Ukip want to be presented as the freedom-loving party. They try desperately to pretend, for it is not true, to be "libertarian". But when it comes to Ukippers themselves and how they deal with others personal lives, you truly come to see the "real" Ukip. And the real Ukip has a major issue with LGBT people and their freedom.

Any reader of this blog will know I occasionally mention their odd candidates and their even odder views on homosexuality. There was Mike Mendoza who believed 1) gay people don't like football, 2) people who don't like football are more likely to be paedophiles and then 3) put those two thoughts into one paragraph. There was David Nixon whose leaflet was used to "smear" Ukip. Winston McKenzie said same-sex couples adopting was akin to child abuse, ironically not long after a council had tried to remove kids from a Ukip supporting family! And then there was Julia Gasper who was suspended from her position in the party many, many months after she first aired her dislike for LGBT folk.

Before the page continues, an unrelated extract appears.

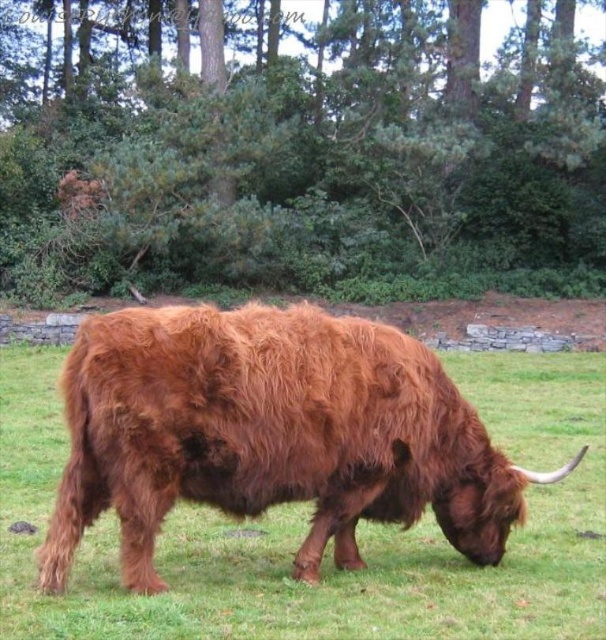 Does green leafy tree at center appear on the right side of brown fuzzy bull at center?

No, green leafy tree at center is not to the right of brown fuzzy bull at center.

Where is `green leafy tree at center`? Image resolution: width=606 pixels, height=640 pixels. green leafy tree at center is located at coordinates (305, 157).

The height and width of the screenshot is (640, 606). I want to click on green leafy tree at center, so click(305, 157).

When you follow those stories through you find Ukip, as a party, really doesn't know how to handle these people. The current example is a case in point. David Silvester, an ex-Tory Ukip councillor in Hendon, wrote a letter to his local paper criticising David Cameron and same-sex marriage and, in the strange style we've come to expect from US based evangelicals, blamed the recent flooding around the country on the passing of the same-sex marriage bill. A small Twitterstorm broke out and gradually the story found its way on to large news service's headlines.

Nigel Farage and the party spokesperson defended his right to express his religious beliefs, even if unorthodox. This would be more acceptable if Ukip hadn't sacked Olly Neville over his support of same-sex marriage! The concept of liberty is an important one, but if it doesn't apply to all then it is not liberty.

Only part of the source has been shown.